The tv, on the other hand, can do a LOT more than an Airport Express can, obviously, while also still acting as an AirPlay (née AirTunes) client directly from iTunes or an iOS device. Where the Airport Express only does AIrPlay _audio_, the tv obviously handles video as well. However, even if you're just looking for a remote audio media extender, the tv may still be a worthwhile consideration for the price -- you'll need to connect it to a TV to configure it, but once you've done so, you could just plug it in to a stereo system in another room without requiring a TV connection. The only caveat is that the tv only supports _optical_ (and HDMI) outputs, so it's not really suitable if you just want to connect it to basic set of speakers. On the flip side, however, the tv also supports iTunes Match now, so if you've subscribed to that, you can stream all of your music from the cloud without needing to keep your computer turned on as a media server.

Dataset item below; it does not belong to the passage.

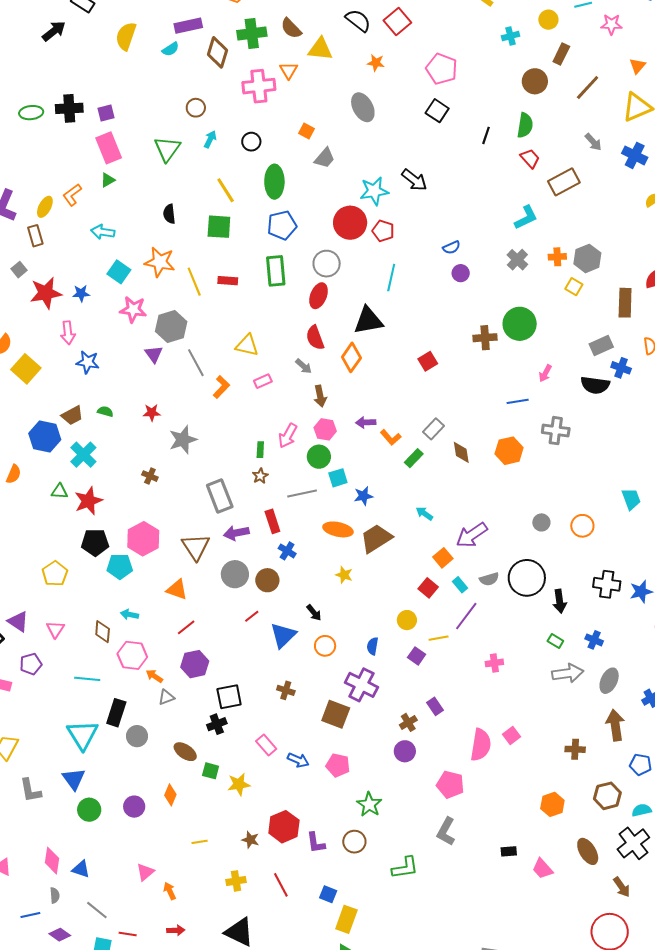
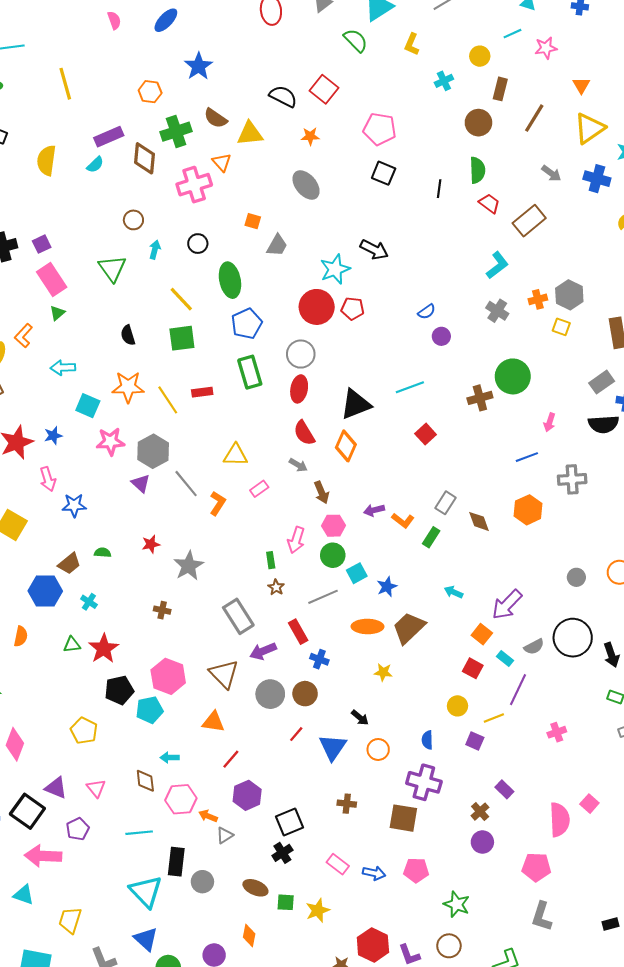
cyan line: (391, 278) -> (410, 387), moved, turned 68
cyan cross: (83, 455) -> (89, 602), size x0.6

I've been an tv user since the very first generation model came out, and have been buying almost all of my prime-time content from iTunes for the past five years. Cable is primarily for live news and occasional random channel-surfing. I had planned to cut the cable entirely a little over two years ago, but got sucked in by Bell's Entertainment Service trial (now FibeTV), which at the time was deeply discounted since it was still a trial. Basically, I got a full set of TV channels _and_ 25mbps Internet for what I would have paid for equivalent Internet speeds anywhere else. 

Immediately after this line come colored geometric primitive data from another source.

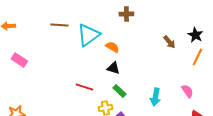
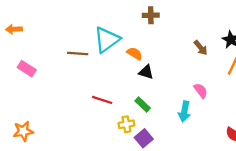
brown line: (59, 25) -> (78, 54), moved
black triangle: (113, 68) -> (146, 72), moved
pink semicircle: (187, 91) -> (201, 91), moved

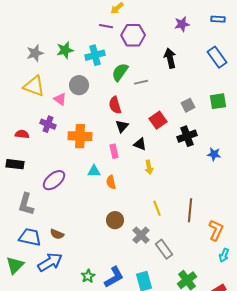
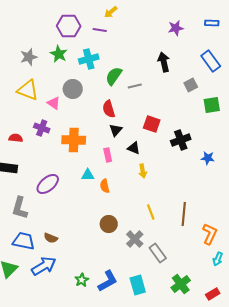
purple hexagon: (133, 35) -> (69, 26), moved
green star: (65, 50) -> (59, 54), turned -30
gray square: (188, 105) -> (191, 85), moved
red square: (158, 120) -> (152, 124), turned -36

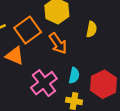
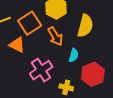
yellow semicircle: (92, 29) -> (85, 26), size x1.6
cyan semicircle: (74, 75) -> (74, 55), moved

That deal only lasted about a year and a half, however, and when Bell Entertainment Service was "released" as FibeTV last year, everybody was basically migrated to the normal price plans. I should have cut the cable back then, but old habits die hard. However, Bell has snuck up its over-cap usage billing from $30/month to $80/month over the past year, and since I'm always well over the cap, that was what finally made the decision for me... Since you can't have FibeTV without Fibe Internet, switching over to Teksavvy pretty much required me to cut the cable and just go out and get an HD antenna for live news. Surprisingly, despite being in a condo unit in a valley in the north part of Toronto (Hoggs' Hollow), and using a relatively inexpensive _indoor_ antenna, I was able to get CTV over the air in just about any room without even trying, and CBC and Global in at least one room with not much additional effort.


----------